How SAP is helping modernize the U.S. government

A message from: SAP

SAP
SAP is reshaping how government agencies approach IT modernization. As global president of Cloud ERP and acting managing director for SAP U.S. Public Services, David Robinson is leading efforts to bring cloud-native, AI-powered innovation to the public sector.
During a recent conversation, Robinson shares his perspective about the opportunities and obstacles facing the federal government in 2025 — and beyond.
1. First things first: You've said we're past the 'lift and shift' era of cloud adoption. What does that mean for U.S. federal agencies?
Robinson: Lift and shift is a very short term strategy to take cost out of accessing IT infrastructure and compute infrastructure. Many organizations in the private sector use that as a first step towards modernization, but it's the first step of a longer process to modernize.
When we talk about the opportunity within the federal space, we have to rethink both how these enterprise states are designed, leveraging cloud service and the IT operating model, so that organizations can take full advantage of the capabilities that cloud provides beyond just a reduction in cost.
2. The strategy: What specific agility do cloud-native platforms enable?
Robinson: The true power of clouding of platforms is that they actually drive agility, they encourage experimentation and remove barriers to interoperability. Additionally, they support processes that are more efficient or more successful through collaboration, and they provide fast scaling for innovation.
3. The solution: What does the operating model of the future look like?
Robinson: An operating model of the future refactors the work that's done and how technology plays a role in the mission and business processes of government. That operating model should:
- Minimize custom applications and activate new features and functions.
- Prioritize the people that do the work, who should be spending less of their time on making the workloads available, and more of their time on curation of the innovation and extensibility.
4. An expert take: How is AI reshaping these types of operations, especially in federal agencies?
Robinson: This is one of the most interesting lessons that we've experienced here in the last 9-12 months. Generative AI is taking cost and risk out of the modernization efforts themselves. We are directing all of that Gen AI capability to much of the tedious work in understanding the current customization estate, understanding what in the estate is still required for the mission and what is actually just accumulated technical debt over years.
5. The challenge: What's keeping federal agencies from moving faster on reducing technical debt?
Robinson:
- Federal agencies have been running these large systems for years, and over the years, requirements continue to pile on and put more and more stress on the current operations on the current sustainment. What we've seen in the private sector — we're seeing a similar prevalence in the public sector.
- A large percentage of the customizations that sit in these large environments, these enterprise environments, are no longer used. They just continue to add technical debt, which is so large and daunting that most federal organizations aren't built or staffed to unwind it. The promise of AI is so strong here that it's actually changing the economics of tackling and unwinding technical debt and helping unlock systems that have been stuck in the past.
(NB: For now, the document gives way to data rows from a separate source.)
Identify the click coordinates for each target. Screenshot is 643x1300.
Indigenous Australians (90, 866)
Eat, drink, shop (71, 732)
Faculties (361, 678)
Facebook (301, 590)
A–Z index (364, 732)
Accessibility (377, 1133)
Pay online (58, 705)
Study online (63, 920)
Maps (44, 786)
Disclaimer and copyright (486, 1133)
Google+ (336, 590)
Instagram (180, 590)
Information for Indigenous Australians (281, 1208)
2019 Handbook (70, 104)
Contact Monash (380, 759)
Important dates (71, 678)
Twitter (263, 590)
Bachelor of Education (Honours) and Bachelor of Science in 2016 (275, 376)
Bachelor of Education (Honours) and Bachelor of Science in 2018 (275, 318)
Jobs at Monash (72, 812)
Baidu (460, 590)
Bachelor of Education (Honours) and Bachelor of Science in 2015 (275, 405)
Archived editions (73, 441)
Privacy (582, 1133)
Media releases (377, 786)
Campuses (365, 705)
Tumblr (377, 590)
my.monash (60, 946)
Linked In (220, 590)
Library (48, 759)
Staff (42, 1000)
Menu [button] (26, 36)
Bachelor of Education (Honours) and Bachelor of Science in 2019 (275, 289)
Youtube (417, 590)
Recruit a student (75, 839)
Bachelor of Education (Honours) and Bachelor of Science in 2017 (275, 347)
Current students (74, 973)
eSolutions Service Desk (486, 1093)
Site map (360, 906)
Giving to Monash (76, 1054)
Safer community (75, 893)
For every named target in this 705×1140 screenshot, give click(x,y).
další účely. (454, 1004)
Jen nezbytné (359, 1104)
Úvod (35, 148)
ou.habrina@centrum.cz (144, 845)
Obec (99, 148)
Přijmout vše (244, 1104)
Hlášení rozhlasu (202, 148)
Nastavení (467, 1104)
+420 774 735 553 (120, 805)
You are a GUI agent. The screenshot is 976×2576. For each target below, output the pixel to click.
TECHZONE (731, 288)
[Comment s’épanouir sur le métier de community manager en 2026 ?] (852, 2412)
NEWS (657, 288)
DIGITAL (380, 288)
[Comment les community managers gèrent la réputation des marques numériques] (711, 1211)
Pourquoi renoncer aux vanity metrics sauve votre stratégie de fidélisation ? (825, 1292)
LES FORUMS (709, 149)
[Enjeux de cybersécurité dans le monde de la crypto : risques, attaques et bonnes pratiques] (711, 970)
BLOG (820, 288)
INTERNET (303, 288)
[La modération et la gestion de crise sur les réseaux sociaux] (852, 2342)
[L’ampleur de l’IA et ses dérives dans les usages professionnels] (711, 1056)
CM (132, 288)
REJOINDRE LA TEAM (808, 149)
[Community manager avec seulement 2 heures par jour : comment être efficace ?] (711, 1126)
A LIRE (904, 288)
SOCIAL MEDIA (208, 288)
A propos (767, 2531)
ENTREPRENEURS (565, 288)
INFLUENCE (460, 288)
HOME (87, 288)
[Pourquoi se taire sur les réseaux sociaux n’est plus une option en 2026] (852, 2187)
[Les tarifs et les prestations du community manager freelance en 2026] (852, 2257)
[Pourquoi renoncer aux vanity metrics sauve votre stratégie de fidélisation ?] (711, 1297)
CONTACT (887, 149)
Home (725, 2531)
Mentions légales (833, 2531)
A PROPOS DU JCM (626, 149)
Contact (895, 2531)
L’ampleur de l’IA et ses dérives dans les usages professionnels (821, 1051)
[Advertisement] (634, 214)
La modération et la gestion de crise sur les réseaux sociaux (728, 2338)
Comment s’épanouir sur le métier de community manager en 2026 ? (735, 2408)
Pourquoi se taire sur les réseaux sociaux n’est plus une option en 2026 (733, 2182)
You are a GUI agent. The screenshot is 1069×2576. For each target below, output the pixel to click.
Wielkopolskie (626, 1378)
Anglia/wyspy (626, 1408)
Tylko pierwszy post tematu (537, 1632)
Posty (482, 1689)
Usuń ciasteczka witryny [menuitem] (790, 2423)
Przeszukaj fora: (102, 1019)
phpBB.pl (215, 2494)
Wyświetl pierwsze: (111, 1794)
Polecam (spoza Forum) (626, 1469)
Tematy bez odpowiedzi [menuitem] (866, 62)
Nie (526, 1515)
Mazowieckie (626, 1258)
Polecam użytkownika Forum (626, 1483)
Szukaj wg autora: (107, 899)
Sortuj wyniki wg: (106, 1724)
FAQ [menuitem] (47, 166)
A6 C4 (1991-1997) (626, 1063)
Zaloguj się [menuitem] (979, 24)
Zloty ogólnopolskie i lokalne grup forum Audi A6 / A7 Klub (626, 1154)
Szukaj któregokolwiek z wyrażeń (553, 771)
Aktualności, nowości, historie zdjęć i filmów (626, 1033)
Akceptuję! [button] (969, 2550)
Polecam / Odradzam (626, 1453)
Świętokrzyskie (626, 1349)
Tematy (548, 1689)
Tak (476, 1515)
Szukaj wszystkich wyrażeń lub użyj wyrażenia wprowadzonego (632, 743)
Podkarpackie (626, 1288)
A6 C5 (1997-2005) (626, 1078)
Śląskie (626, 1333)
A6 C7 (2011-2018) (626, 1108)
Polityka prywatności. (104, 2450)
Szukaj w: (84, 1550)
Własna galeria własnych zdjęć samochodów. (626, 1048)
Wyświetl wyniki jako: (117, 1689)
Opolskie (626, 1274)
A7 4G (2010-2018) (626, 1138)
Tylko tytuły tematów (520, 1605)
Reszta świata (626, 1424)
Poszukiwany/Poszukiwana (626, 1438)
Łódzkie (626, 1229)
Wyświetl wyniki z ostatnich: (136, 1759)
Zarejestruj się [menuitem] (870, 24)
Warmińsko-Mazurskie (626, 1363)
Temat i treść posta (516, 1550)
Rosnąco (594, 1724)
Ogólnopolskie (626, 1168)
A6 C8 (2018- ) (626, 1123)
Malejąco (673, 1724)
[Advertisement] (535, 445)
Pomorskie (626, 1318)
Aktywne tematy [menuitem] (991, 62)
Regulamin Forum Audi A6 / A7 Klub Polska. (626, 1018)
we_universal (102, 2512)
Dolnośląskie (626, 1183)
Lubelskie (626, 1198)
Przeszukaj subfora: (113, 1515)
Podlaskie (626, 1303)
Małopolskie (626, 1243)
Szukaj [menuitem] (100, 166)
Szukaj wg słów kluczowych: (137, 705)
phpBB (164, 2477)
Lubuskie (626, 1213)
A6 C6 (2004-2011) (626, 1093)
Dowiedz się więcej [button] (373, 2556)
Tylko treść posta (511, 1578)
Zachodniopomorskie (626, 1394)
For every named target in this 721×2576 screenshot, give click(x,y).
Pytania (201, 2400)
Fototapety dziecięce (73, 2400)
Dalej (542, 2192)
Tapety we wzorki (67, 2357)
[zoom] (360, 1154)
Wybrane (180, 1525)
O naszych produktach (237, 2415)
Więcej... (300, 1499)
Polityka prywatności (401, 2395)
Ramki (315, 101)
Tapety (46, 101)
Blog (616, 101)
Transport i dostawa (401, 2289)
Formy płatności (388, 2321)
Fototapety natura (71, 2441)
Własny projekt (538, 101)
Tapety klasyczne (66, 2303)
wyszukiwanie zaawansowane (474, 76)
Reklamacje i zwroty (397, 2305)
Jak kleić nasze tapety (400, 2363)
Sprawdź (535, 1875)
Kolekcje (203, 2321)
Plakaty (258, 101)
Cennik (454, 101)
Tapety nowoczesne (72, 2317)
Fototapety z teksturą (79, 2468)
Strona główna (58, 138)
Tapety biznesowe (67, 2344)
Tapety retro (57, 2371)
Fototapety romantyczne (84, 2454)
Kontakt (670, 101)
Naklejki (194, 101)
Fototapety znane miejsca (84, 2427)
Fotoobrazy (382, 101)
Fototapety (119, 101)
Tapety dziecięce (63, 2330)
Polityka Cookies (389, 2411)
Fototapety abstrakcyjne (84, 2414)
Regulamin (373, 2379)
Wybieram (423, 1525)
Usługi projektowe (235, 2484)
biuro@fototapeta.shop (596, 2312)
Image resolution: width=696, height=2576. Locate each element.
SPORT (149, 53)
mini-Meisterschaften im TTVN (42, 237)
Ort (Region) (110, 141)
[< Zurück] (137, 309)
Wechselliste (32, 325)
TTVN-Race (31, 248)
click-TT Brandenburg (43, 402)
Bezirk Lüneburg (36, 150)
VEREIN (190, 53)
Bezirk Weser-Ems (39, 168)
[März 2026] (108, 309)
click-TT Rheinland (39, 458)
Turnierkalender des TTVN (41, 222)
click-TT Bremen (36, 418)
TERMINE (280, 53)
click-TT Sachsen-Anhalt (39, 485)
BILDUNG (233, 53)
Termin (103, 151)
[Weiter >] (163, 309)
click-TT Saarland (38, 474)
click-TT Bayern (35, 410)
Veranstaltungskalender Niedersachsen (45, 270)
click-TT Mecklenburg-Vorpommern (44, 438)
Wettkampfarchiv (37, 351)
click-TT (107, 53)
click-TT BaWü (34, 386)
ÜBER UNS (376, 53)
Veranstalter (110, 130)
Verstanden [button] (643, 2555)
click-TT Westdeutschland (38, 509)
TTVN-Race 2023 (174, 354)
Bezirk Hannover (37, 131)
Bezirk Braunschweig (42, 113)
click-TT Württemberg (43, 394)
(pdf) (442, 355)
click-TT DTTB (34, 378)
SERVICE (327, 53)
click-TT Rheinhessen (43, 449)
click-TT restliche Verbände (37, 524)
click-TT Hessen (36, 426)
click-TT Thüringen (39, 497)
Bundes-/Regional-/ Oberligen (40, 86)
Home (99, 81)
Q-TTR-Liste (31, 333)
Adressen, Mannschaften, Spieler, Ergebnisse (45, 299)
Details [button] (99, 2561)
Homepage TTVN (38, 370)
6. The solution: What's needed to make enterprise-wide strategies work across the government?
Robinson:
- I think the enterprise-wide strategy is that these organizations, whether it's an agency, a department, or the broader federal space — are looking at their collection of applications, functions and capabilities as an end-to-end cloud estate. These cloud estates are never static or at a standstill; they're dynamic and continuously allow new capabilities to be introduced, while managing existing ones securely, with scale and with persistent availability.
- That way of thinking moves away from highly compartmentalized features or vendor management. It allows agencies and departments to think about unifying the estate — with shared data, models, security, standards and user experience — which drives scale, speed, consistency and more efficient operations.
- It's why we're proud to partner with organizations such as the General Services Administration (GSA) and give federal agencies access to new tools as they accelerate technology modernization, transition away from legacy systems and unlock significant taxpayer savings.
7. The takeaway: What mindset shift must federal IT and mission leaders embrace to build a future-ready government?
Robinson: We have to become much more comfortable and proactive around the convergence of the benefits of cloud, the maturity of cloud service, maturity of delivering and consuming cloud applications but also balancing that with the realities of sovereignty, compliance, security and the uniqueness that government mission puts on technology and application providers.
My recommendation and lessons from the private sector is refactoring the IT operating model, which doesn't just get you current, it keeps you current.
It allows customers to stop thinking — and start implementing, activating and curating — and that's when I believe we're going to see the true power of cloud come to life across the U.S. government.